▸ REQUIRED ACTION: Transcribe only the lines of the listing below from the one holding "本站 迷彩导航 - 专业的中文网" through the one holding "Teicoplanin", inclusive, without any change.

▸ EXTRACTED DATA:
• • • • • • •

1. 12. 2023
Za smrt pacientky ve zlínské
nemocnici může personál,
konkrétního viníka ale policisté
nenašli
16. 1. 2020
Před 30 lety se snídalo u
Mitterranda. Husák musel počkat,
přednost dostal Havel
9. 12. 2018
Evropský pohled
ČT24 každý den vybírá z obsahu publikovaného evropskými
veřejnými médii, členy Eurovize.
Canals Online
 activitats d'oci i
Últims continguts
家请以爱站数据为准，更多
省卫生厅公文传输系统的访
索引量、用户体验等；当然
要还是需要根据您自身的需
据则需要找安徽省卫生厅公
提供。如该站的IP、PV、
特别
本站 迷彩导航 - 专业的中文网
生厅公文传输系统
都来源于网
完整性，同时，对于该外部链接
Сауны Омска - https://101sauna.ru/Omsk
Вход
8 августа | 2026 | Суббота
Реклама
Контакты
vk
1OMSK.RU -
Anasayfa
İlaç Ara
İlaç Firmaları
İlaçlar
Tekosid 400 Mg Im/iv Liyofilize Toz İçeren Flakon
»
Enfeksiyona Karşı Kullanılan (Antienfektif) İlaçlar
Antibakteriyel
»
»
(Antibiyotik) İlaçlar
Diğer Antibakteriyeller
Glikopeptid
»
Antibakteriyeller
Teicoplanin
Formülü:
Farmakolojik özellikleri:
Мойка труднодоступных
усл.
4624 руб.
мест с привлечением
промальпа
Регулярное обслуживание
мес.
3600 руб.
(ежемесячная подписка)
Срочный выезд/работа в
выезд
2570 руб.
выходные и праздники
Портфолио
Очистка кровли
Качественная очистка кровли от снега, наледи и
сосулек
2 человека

• • • • • • •

▸ EXERCISE SOLUTION:
本站 迷彩导航 - 专业的中文网
生厅公文传输系统
都来源于网
完整性，同时，对于该外部链接
Сауны Омска - https://101sauna.ru/Omsk
Вход
8 августа | 2026 | Суббота
Реклама
Контакты
vk
1OMSK.RU -
Anasayfa
İlaç Ara
İlaç Firmaları
İlaçlar
Tekosid 400 Mg Im/iv Liyofilize Toz İçeren Flakon
»
Enfeksiyona Karşı Kullanılan (Antienfektif) İlaçlar
Antibakteriyel
»
»
(Antibiyotik) İlaçlar
Diğer Antibakteriyeller
Glikopeptid
»
Antibakteriyeller
Teicoplanin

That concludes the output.